Part of that raw intensity, I suspect, is driven by the Silicon Valley culture. Whatever exists in America is magnified by the hype that the Valley types like to bring to anything that exists within its confines.
Many of us are too full of ourselves to recognize the value of others in a common endeavor. Because we are not confident of our own position, we naturally if unreasonably order ourselves at the top of an uncertain food chain. That means we tend to denigrate those without our particular skill set.
But that particular culture is nowhere near universal. Many (I have no idea what percentage, but I suspect most) grow out of it. Those who don’t are sentenced to a life of bad pizza, online games, and no social life. They pay for their inability to adapt.

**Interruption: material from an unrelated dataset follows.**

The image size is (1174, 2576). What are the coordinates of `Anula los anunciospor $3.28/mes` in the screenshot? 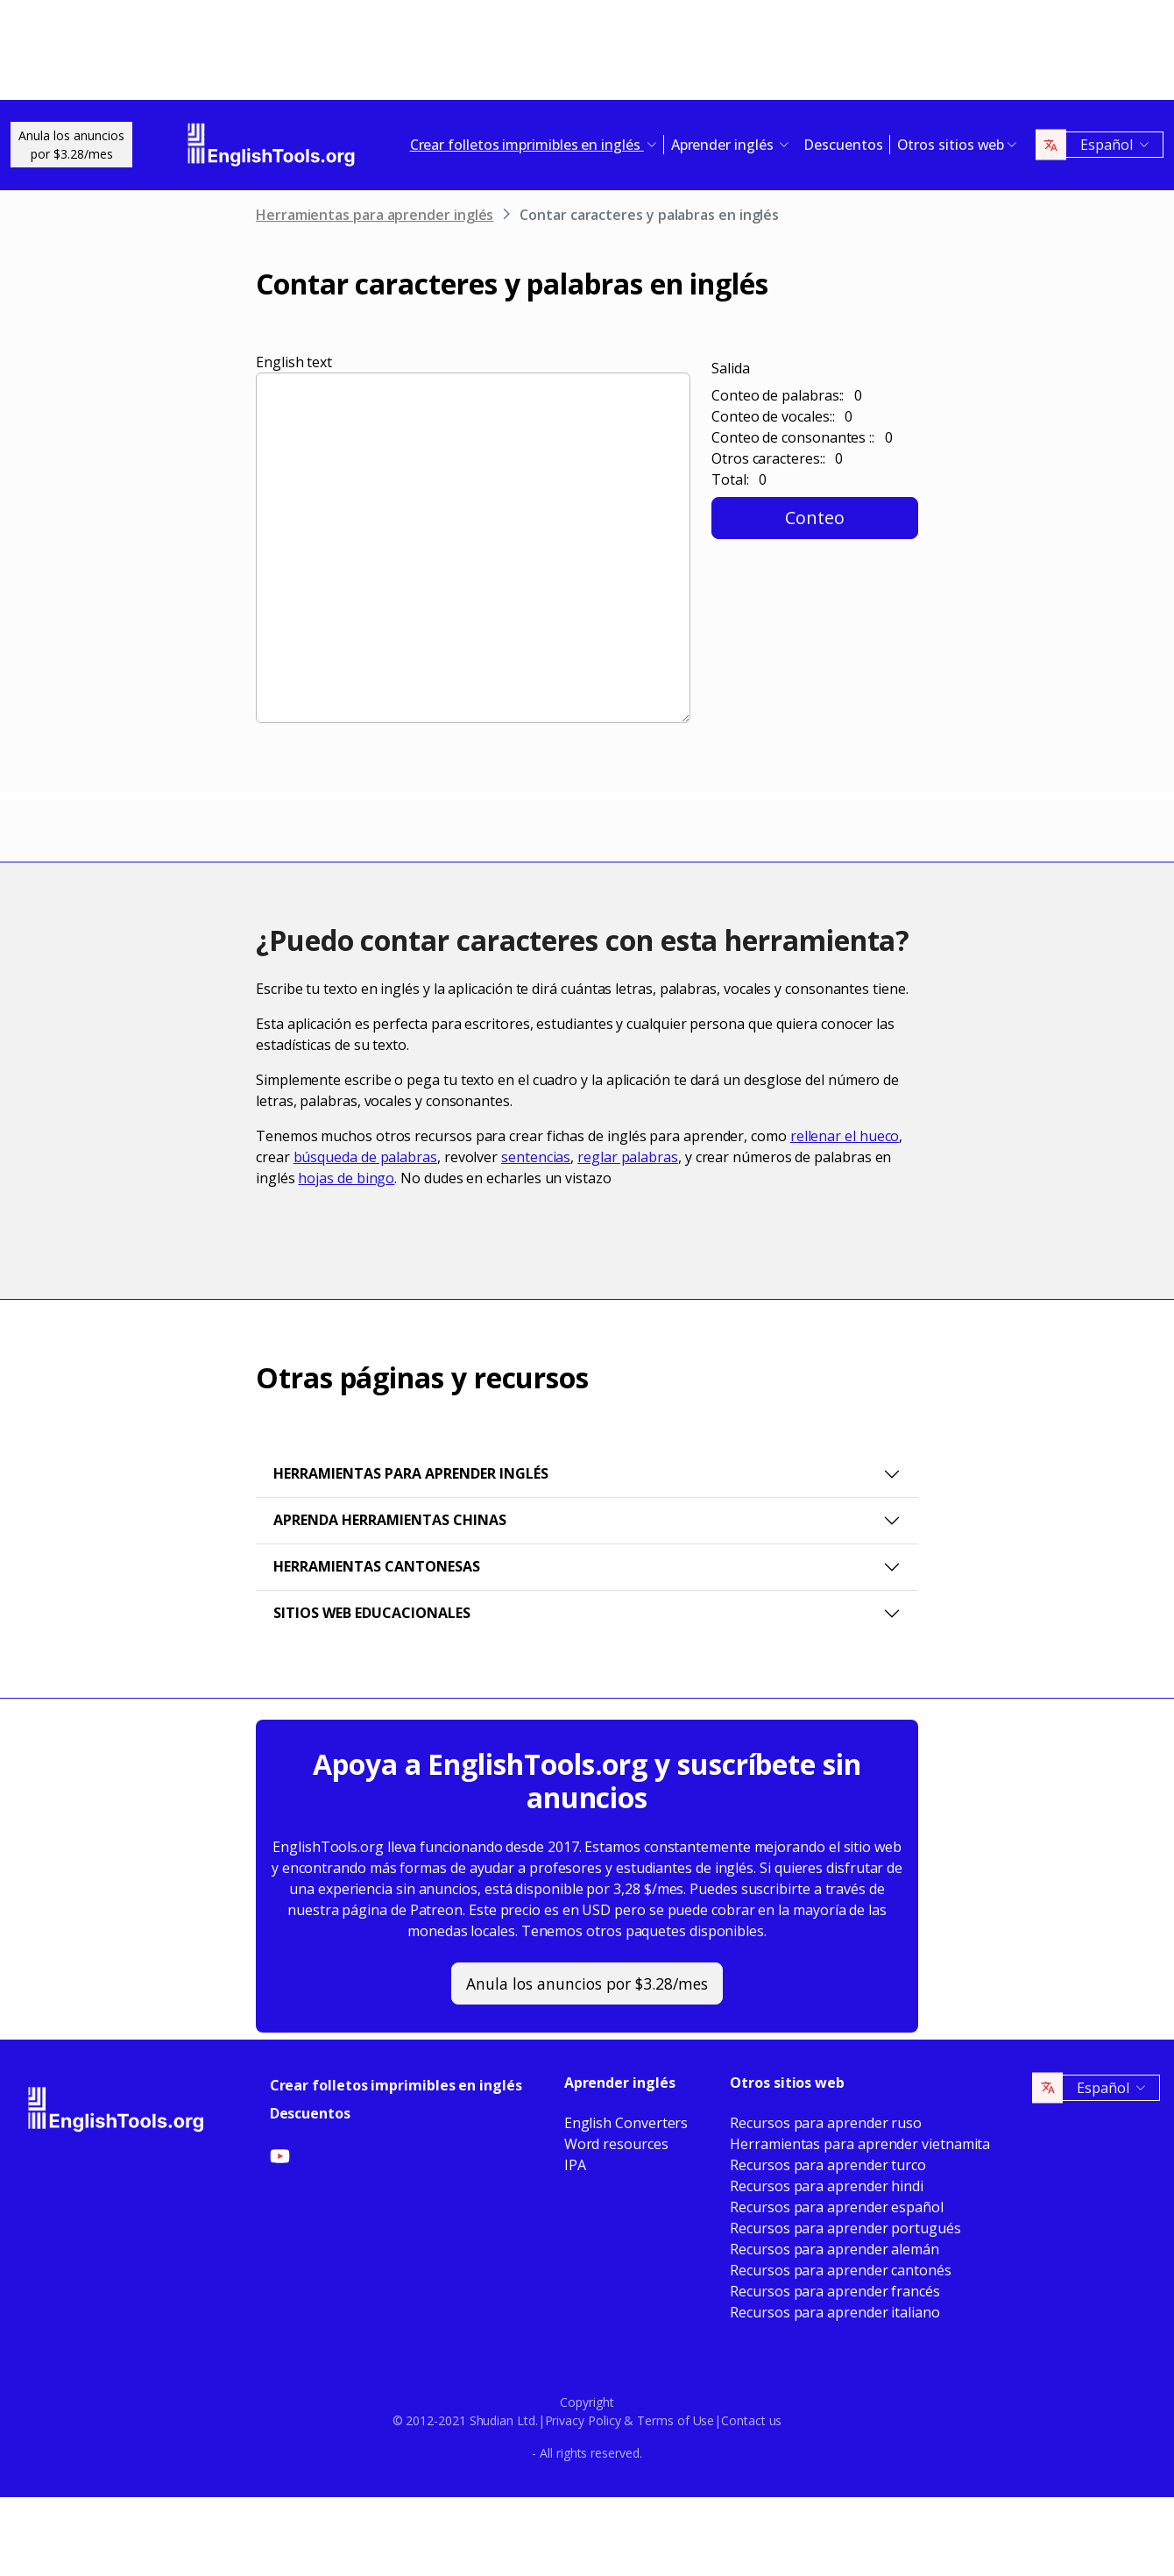 It's located at (71, 144).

There is no single techie who can build, market, sell, and service a software product, and that hasn’t been possible for at least 30 years, if ever. We all know that the most elegant and advanced technical solution is not likely to win in the market. Those that build those technical solutions are at a loss to understand why they aren’t accepted, and are more likely to blame others than themselves.
So we create the marketing chick and denigrate her, even though marketing is a necessary skill for success.
It is a human failing, with the intensity increased by the win at all costs mentality in Silicon Valley. Perhaps you see so much of it because of where you are. That’s not to say it is right. But it is to say that elsewhere it may be different.